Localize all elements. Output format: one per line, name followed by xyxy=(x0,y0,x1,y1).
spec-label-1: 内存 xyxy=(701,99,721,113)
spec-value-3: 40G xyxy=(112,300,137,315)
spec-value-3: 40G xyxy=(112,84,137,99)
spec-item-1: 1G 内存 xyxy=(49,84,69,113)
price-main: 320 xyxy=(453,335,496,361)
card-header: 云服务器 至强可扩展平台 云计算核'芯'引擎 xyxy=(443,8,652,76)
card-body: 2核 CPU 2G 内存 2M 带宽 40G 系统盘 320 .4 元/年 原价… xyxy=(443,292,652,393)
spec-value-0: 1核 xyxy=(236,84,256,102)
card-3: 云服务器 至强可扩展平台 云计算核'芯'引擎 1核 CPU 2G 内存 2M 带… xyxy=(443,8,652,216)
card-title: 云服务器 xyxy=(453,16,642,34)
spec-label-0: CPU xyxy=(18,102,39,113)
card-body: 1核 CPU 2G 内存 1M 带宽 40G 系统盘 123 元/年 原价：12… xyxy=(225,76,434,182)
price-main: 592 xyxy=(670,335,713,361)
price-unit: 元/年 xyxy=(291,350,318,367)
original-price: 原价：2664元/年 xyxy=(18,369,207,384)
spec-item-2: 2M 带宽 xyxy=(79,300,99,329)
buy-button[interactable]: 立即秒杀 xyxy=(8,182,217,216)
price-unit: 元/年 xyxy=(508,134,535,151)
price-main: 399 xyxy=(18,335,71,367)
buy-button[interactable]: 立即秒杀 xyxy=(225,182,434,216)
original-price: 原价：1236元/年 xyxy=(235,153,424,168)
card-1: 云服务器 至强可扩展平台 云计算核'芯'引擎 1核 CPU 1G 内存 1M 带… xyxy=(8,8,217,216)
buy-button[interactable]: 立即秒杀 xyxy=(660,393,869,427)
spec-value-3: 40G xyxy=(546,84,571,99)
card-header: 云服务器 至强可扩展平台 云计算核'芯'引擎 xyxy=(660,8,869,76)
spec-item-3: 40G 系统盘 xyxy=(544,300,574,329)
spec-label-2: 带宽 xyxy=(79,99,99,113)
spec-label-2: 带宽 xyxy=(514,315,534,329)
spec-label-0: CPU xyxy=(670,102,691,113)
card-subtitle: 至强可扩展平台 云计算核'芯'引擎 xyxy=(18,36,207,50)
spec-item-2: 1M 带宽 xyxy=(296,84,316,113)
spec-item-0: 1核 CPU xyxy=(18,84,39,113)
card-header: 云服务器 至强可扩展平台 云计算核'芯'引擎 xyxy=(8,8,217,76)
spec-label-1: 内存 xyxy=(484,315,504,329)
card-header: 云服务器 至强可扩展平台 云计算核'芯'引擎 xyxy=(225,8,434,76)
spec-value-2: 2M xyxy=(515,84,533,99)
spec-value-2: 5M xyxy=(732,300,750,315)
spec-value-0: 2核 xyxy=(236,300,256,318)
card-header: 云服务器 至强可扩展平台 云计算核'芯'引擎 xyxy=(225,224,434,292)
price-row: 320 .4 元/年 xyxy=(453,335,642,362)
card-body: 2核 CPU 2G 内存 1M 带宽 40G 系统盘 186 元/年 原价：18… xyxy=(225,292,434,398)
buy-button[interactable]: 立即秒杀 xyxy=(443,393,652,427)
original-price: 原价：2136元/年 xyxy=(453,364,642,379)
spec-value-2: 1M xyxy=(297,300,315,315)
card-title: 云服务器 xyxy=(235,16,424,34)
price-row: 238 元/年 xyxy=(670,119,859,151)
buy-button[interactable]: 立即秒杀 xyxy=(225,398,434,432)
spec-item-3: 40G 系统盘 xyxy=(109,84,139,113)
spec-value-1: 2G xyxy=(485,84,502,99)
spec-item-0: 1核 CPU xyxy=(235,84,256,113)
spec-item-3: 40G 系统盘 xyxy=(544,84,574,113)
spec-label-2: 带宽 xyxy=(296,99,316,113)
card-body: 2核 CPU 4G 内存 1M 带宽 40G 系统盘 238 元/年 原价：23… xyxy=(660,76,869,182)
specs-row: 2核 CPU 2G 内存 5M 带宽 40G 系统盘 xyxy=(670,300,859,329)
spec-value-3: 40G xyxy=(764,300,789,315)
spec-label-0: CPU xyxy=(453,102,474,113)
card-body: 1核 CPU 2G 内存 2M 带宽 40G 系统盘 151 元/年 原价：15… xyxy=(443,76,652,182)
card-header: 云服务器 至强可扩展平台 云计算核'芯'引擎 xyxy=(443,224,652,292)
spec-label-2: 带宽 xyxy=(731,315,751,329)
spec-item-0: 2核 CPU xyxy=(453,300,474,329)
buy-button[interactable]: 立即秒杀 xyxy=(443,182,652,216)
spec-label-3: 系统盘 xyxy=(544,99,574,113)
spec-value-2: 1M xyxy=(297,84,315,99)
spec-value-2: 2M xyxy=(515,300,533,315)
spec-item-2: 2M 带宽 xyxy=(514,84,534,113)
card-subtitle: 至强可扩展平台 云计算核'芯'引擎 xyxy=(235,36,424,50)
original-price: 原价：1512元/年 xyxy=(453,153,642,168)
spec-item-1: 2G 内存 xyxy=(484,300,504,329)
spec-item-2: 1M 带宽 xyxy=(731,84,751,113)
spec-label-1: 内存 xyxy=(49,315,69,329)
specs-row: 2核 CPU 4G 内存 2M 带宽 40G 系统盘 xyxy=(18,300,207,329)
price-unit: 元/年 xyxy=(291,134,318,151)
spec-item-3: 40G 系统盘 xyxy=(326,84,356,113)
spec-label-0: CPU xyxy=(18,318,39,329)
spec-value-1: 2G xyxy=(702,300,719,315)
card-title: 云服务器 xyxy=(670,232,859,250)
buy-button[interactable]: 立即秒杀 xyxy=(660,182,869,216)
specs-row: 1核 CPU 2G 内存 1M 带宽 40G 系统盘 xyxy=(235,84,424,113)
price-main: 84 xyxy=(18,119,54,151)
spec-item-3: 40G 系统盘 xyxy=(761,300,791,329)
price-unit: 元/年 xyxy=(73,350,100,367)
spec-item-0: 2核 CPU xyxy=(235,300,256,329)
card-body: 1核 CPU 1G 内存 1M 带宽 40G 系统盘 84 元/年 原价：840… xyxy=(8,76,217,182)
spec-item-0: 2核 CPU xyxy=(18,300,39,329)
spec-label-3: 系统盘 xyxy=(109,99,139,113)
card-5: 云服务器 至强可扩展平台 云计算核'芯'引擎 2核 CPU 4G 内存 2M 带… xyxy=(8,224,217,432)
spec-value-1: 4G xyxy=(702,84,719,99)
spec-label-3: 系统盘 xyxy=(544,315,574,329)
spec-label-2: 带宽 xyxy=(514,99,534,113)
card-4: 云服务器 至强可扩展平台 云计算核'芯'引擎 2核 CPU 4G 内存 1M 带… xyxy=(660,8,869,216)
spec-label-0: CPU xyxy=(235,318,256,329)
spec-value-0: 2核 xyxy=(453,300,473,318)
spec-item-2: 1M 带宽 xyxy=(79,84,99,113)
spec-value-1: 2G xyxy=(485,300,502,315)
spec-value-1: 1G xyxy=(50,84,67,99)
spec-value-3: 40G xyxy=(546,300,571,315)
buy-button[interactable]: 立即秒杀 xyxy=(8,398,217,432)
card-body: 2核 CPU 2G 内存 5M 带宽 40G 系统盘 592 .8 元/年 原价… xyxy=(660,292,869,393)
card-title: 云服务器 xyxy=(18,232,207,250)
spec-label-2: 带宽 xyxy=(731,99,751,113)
■ ■ ■ ■
ASSIGNED TASK> Repeat the entries. Keep each one exactly as written.

RESULT>
Localize all elements. Output format: one per line, name followed by xyxy=(x0,y0,x1,y1).
spec-label-1: 内存 xyxy=(701,99,721,113)
spec-value-3: 40G xyxy=(112,300,137,315)
spec-value-3: 40G xyxy=(112,84,137,99)
spec-item-1: 1G 内存 xyxy=(49,84,69,113)
price-main: 320 xyxy=(453,335,496,361)
card-header: 云服务器 至强可扩展平台 云计算核'芯'引擎 xyxy=(443,8,652,76)
card-body: 2核 CPU 2G 内存 2M 带宽 40G 系统盘 320 .4 元/年 原价… xyxy=(443,292,652,393)
spec-value-0: 1核 xyxy=(236,84,256,102)
card-3: 云服务器 至强可扩展平台 云计算核'芯'引擎 1核 CPU 2G 内存 2M 带… xyxy=(443,8,652,216)
card-title: 云服务器 xyxy=(453,16,642,34)
spec-label-0: CPU xyxy=(18,102,39,113)
card-body: 1核 CPU 2G 内存 1M 带宽 40G 系统盘 123 元/年 原价：12… xyxy=(225,76,434,182)
price-main: 592 xyxy=(670,335,713,361)
price-unit: 元/年 xyxy=(291,350,318,367)
original-price: 原价：2664元/年 xyxy=(18,369,207,384)
spec-item-2: 2M 带宽 xyxy=(79,300,99,329)
buy-button[interactable]: 立即秒杀 xyxy=(8,182,217,216)
price-unit: 元/年 xyxy=(508,134,535,151)
price-main: 399 xyxy=(18,335,71,367)
buy-button[interactable]: 立即秒杀 xyxy=(225,182,434,216)
original-price: 原价：1236元/年 xyxy=(235,153,424,168)
card-1: 云服务器 至强可扩展平台 云计算核'芯'引擎 1核 CPU 1G 内存 1M 带… xyxy=(8,8,217,216)
buy-button[interactable]: 立即秒杀 xyxy=(660,393,869,427)
spec-value-3: 40G xyxy=(546,84,571,99)
card-header: 云服务器 至强可扩展平台 云计算核'芯'引擎 xyxy=(660,8,869,76)
spec-item-3: 40G 系统盘 xyxy=(544,300,574,329)
spec-label-2: 带宽 xyxy=(79,99,99,113)
spec-label-2: 带宽 xyxy=(514,315,534,329)
spec-label-0: CPU xyxy=(670,102,691,113)
card-subtitle: 至强可扩展平台 云计算核'芯'引擎 xyxy=(18,36,207,50)
spec-item-2: 1M 带宽 xyxy=(296,84,316,113)
spec-item-0: 1核 CPU xyxy=(18,84,39,113)
card-header: 云服务器 至强可扩展平台 云计算核'芯'引擎 xyxy=(8,8,217,76)
spec-label-1: 内存 xyxy=(484,315,504,329)
card-header: 云服务器 至强可扩展平台 云计算核'芯'引擎 xyxy=(225,8,434,76)
spec-value-2: 2M xyxy=(515,84,533,99)
spec-value-2: 5M xyxy=(732,300,750,315)
spec-value-0: 2核 xyxy=(236,300,256,318)
card-header: 云服务器 至强可扩展平台 云计算核'芯'引擎 xyxy=(225,224,434,292)
price-row: 320 .4 元/年 xyxy=(453,335,642,362)
card-body: 2核 CPU 2G 内存 1M 带宽 40G 系统盘 186 元/年 原价：18… xyxy=(225,292,434,398)
buy-button[interactable]: 立即秒杀 xyxy=(443,393,652,427)
original-price: 原价：2136元/年 xyxy=(453,364,642,379)
spec-value-2: 1M xyxy=(297,300,315,315)
card-title: 云服务器 xyxy=(235,16,424,34)
price-row: 238 元/年 xyxy=(670,119,859,151)
buy-button[interactable]: 立即秒杀 xyxy=(225,398,434,432)
spec-item-3: 40G 系统盘 xyxy=(109,84,139,113)
spec-value-1: 2G xyxy=(485,84,502,99)
spec-item-0: 1核 CPU xyxy=(235,84,256,113)
spec-item-3: 40G 系统盘 xyxy=(544,84,574,113)
spec-label-2: 带宽 xyxy=(296,99,316,113)
card-body: 2核 CPU 4G 内存 1M 带宽 40G 系统盘 238 元/年 原价：23… xyxy=(660,76,869,182)
specs-row: 2核 CPU 2G 内存 5M 带宽 40G 系统盘 xyxy=(670,300,859,329)
spec-value-3: 40G xyxy=(764,300,789,315)
spec-label-0: CPU xyxy=(453,102,474,113)
card-body: 1核 CPU 2G 内存 2M 带宽 40G 系统盘 151 元/年 原价：15… xyxy=(443,76,652,182)
card-header: 云服务器 至强可扩展平台 云计算核'芯'引擎 xyxy=(443,224,652,292)
spec-label-2: 带宽 xyxy=(731,315,751,329)
spec-item-0: 2核 CPU xyxy=(453,300,474,329)
buy-button[interactable]: 立即秒杀 xyxy=(443,182,652,216)
spec-label-3: 系统盘 xyxy=(544,99,574,113)
spec-value-2: 1M xyxy=(297,84,315,99)
spec-value-2: 2M xyxy=(515,300,533,315)
spec-item-2: 2M 带宽 xyxy=(514,84,534,113)
card-subtitle: 至强可扩展平台 云计算核'芯'引擎 xyxy=(235,36,424,50)
original-price: 原价：1512元/年 xyxy=(453,153,642,168)
spec-item-1: 2G 内存 xyxy=(484,300,504,329)
spec-item-2: 1M 带宽 xyxy=(731,84,751,113)
spec-label-1: 内存 xyxy=(49,315,69,329)
specs-row: 2核 CPU 4G 内存 2M 带宽 40G 系统盘 xyxy=(18,300,207,329)
price-unit: 元/年 xyxy=(291,134,318,151)
spec-item-3: 40G 系统盘 xyxy=(326,84,356,113)
spec-label-0: CPU xyxy=(18,318,39,329)
spec-value-1: 2G xyxy=(702,300,719,315)
card-title: 云服务器 xyxy=(670,232,859,250)
buy-button[interactable]: 立即秒杀 xyxy=(660,182,869,216)
specs-row: 1核 CPU 2G 内存 1M 带宽 40G 系统盘 xyxy=(235,84,424,113)
price-main: 84 xyxy=(18,119,54,151)
spec-item-3: 40G 系统盘 xyxy=(761,300,791,329)
price-unit: 元/年 xyxy=(73,350,100,367)
spec-item-0: 2核 CPU xyxy=(235,300,256,329)
card-body: 1核 CPU 1G 内存 1M 带宽 40G 系统盘 84 元/年 原价：840… xyxy=(8,76,217,182)
spec-item-0: 2核 CPU xyxy=(18,300,39,329)
spec-label-3: 系统盘 xyxy=(109,99,139,113)
card-5: 云服务器 至强可扩展平台 云计算核'芯'引擎 2核 CPU 4G 内存 2M 带… xyxy=(8,224,217,432)
spec-value-1: 4G xyxy=(702,84,719,99)
spec-label-3: 系统盘 xyxy=(544,315,574,329)
spec-label-2: 带宽 xyxy=(514,99,534,113)
card-4: 云服务器 至强可扩展平台 云计算核'芯'引擎 2核 CPU 4G 内存 1M 带… xyxy=(660,8,869,216)
spec-label-0: CPU xyxy=(235,318,256,329)
spec-value-0: 2核 xyxy=(453,300,473,318)
spec-item-2: 1M 带宽 xyxy=(79,84,99,113)
spec-value-1: 2G xyxy=(485,300,502,315)
spec-value-1: 1G xyxy=(50,84,67,99)
spec-value-3: 40G xyxy=(546,300,571,315)
buy-button[interactable]: 立即秒杀 xyxy=(8,398,217,432)
card-body: 2核 CPU 2G 内存 5M 带宽 40G 系统盘 592 .8 元/年 原价… xyxy=(660,292,869,393)
card-title: 云服务器 xyxy=(18,232,207,250)
spec-label-2: 带宽 xyxy=(731,99,751,113)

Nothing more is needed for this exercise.